[Transcribed page contents]
[Start of section]

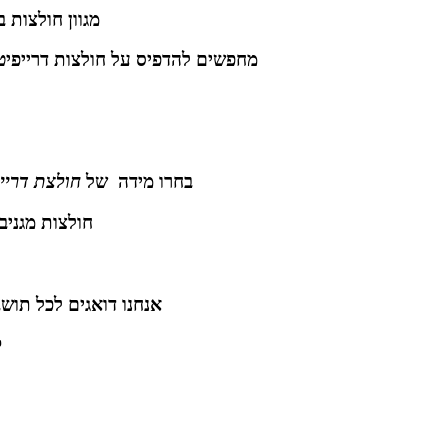
מגוון חולצות 
מחפשים להדפיס על חולצות דרייפיט
בחרו מידה של
חולצת דריי
חולצות מגניב
אנחנו דואגים לכל תוש
ק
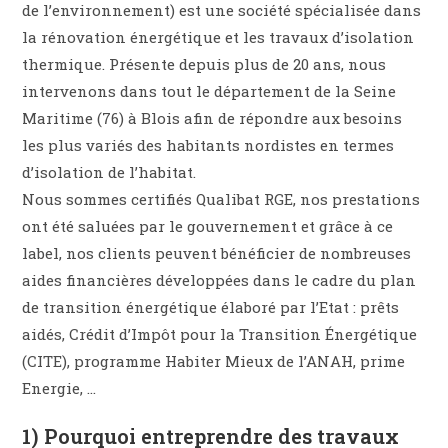
de l’environnement) est une société spécialisée dans
la rénovation énergétique et les travaux d’isolation
thermique. Présente depuis plus de 20 ans, nous
intervenons dans tout le département de la Seine
Maritime (76) à Blois afin de répondre aux besoins
les plus variés des habitants nordistes en termes
d’isolation de l’habitat.
Nous sommes certifiés Qualibat RGE, nos prestations
ont été saluées par le gouvernement et grâce à ce
label, nos clients peuvent bénéficier de nombreuses
aides financières développées dans le cadre du plan
de transition énergétique élaboré par l’Etat : prêts
aidés, Crédit d’Impôt pour la Transition Énergétique
(CITE), programme Habiter Mieux de l’ANAH, prime
Energie, …
1) Pourquoi entreprendre des travaux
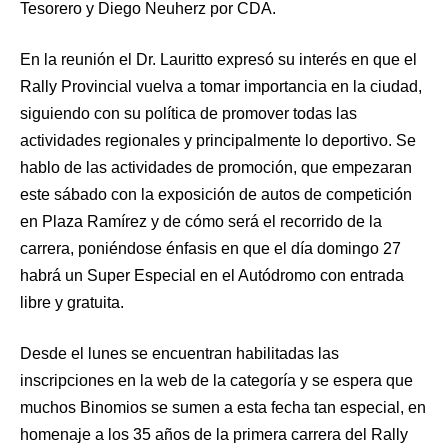
Tesorero y Diego Neuherz por CDA.
En la reunión el Dr. Lauritto expresó su interés en que el
Rally Provincial vuelva a tomar importancia en la ciudad,
siguiendo con su política de promover todas las
actividades regionales y principalmente lo deportivo. Se
hablo de las actividades de promoción, que empezaran
este sábado con la exposición de autos de competición
en Plaza Ramírez y de cómo será el recorrido de la
carrera, poniéndose énfasis en que el día domingo 27
habrá un Super Especial en el Autódromo con entrada
libre y gratuita.
Desde el lunes se encuentran habilitadas las
inscripciones en la web de la categoría y se espera que
muchos Binomios se sumen a esta fecha tan especial, en
homenaje a los 35 años de la primera carrera del Rally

[End of section]

AIM OF THE EXERCISE - Return the records above exactly as written, but without any of the pictures.

WRITTEN RESPONSE -
מגוון חולצות 
מחפשים להדפיס על חולצות דרייפיט
בחרו מידה של
חולצת דריי
חולצות מגניב
אנחנו דואגים לכל תוש
ק
de l’environnement) est une société spécialisée dans
la rénovation énergétique et les travaux d’isolation
thermique. Présente depuis plus de 20 ans, nous
intervenons dans tout le département de la Seine
Maritime (76) à Blois afin de répondre aux besoins
les plus variés des habitants nordistes en termes
d’isolation de l’habitat.
Nous sommes certifiés Qualibat RGE, nos prestations
ont été saluées par le gouvernement et grâce à ce
label, nos clients peuvent bénéficier de nombreuses
aides financières développées dans le cadre du plan
de transition énergétique élaboré par l’Etat : prêts
aidés, Crédit d’Impôt pour la Transition Énergétique
(CITE), programme Habiter Mieux de l’ANAH, prime
Energie, …
1) Pourquoi entreprendre des travaux
Tesorero y Diego Neuherz por CDA.
En la reunión el Dr. Lauritto expresó su interés en que el
Rally Provincial vuelva a tomar importancia en la ciudad,
siguiendo con su política de promover todas las
actividades regionales y principalmente lo deportivo. Se
hablo de las actividades de promoción, que empezaran
este sábado con la exposición de autos de competición
en Plaza Ramírez y de cómo será el recorrido de la
carrera, poniéndose énfasis en que el día domingo 27
habrá un Super Especial en el Autódromo con entrada
libre y gratuita.
Desde el lunes se encuentran habilitadas las
inscripciones en la web de la categoría y se espera que
muchos Binomios se sumen a esta fecha tan especial, en
homenaje a los 35 años de la primera carrera del Rally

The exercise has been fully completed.